Insulin resistance plays a critical role in the development and progression of diabetes, particularly in type 2 diabetes. However, insulin resistance following COVID-19 infection differs from diet-induced insulin resistance, as it is primarily driven by inflammation affecting metabolic organs or the entire body. Elettra Barberis and her colleagues utilized metabolomic approaches to identify lipid biomarkers in COVID-19 patients, providing evidence of insulin resistance development post-infection [56]. Moritz Reiterer and his colleagues observed a frequent association between hyperglycemia and severe respiratory syndrome in COVID-19 patients, with insulin resistance identified as a leading factor. Their research also revealed lower levels of adiponectin in COVID-19 patients. Subsequent studies indicated that COVID-19 has the capacity to replicate in hamster adipose tissue and modify adipokine expression, particularly leading to a reduction in adiponectin expression [57].
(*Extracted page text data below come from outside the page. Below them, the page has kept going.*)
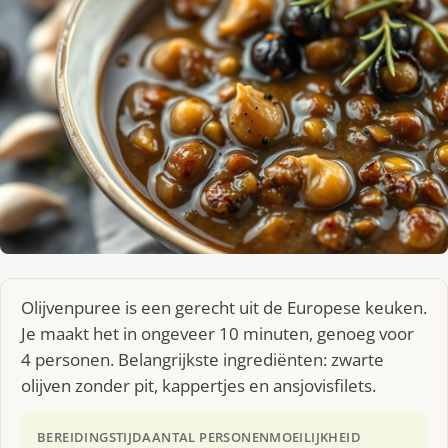
Olijvenpuree is een gerecht uit de Europese keuken.
Je maakt het in ongeveer 10 minuten, genoeg voor
4 personen. Belangrijkste ingrediënten: zwarte
olijven zonder pit, kappertjes en ansjovisfilets.
BEREIDINGSTIJD
AANTAL PERSONEN
MOEILIJKHEID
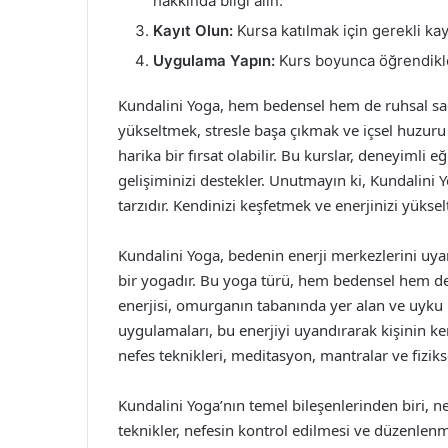
hakkında bilgi alın.
Kayıt Olun:
Kursa katılmak için gerekli kay
Uygulama Yapın:
Kurs boyunca öğrendikle
Kundalini Yoga, hem bedensel hem de ruhsal sağlı
yükseltmek, stresle başa çıkmak ve içsel huzuru 
harika bir fırsat olabilir. Bu kurslar, deneyimli 
gelişiminizi destekler. Unutmayın ki, Kundalini
tarzıdır. Kendinizi keşfetmek ve enerjinizi yüks
Kundalini Yoga, bedenin enerji merkezlerini uya
bir yogadır. Bu yoga türü, hem bedensel hem de z
enerjisi, omurganın tabanında yer alan ve uyku h
uygulamaları, bu enerjiyi uyandırarak kişinin ke
nefes teknikleri, meditasyon, mantralar ve fiziks
Kundalini Yoga’nın temel bileşenlerinden biri, n
teknikler, nefesin kontrol edilmesi ve düzenlenme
In addition to adipose tissue, the metabolic condition of skeletal muscle also plays a role in the severity of insulin resistance. Marko Šestan and colleagues discovered that the virus-induced IFN-γ can reduce the expression of insulin receptors in skeletal muscle, resulting in a state of hyperinsulinemia. This state can further boost antiviral immunity by directly stimulating the function of CD8 + effector T cells. Consequently, viral infection may accelerate the development of diabetes in individuals with pre-existing insulin resistance conditions, such as obesity or fatty liver diseases [58].

As a state of endocrine dysfunction, the interplay between organs holds significant implications for the development and severity of diseases. Endocrine hormones serve as crucial bridges between these organs. In light of the evidence indicating hyperglycemia following COVID-19 infection, researchers have identified a glucogenic hormone known as GP73 [59]. GP73 is secreted by various tissues during fasting and is notably elevated in lung, liver, and kidney tissues post COVID-19 infection. Experiments with cultured cells have shown that GP73 secretion increases following COVID-19 infection or overexpression of COVID-19 nucleocapsid and spike proteins in a dose and time-dependent manner [59]. Studies on mice have revealed that after GP73 injection, these molecules are primarily transported to the liver and kidneys, with higher accumulation observed after 30 min. Additionally, researchers have demonstrated that GP73 can enhance the expression of key gluconeogenic enzymes, intracellular cAMP levels, and PKA kinase activity, thereby increasing glucogenesis. Subsequent investigations have indicated that blocking GP73 can inhibit excessive glucogenesis and reduce elevated glucose levels during fasting stages after COVID-19 infection in vitro and in vivo [59]. As detection technologies advance, more hormones remain to be discovered, potentially serving as therapeutic targets in the future.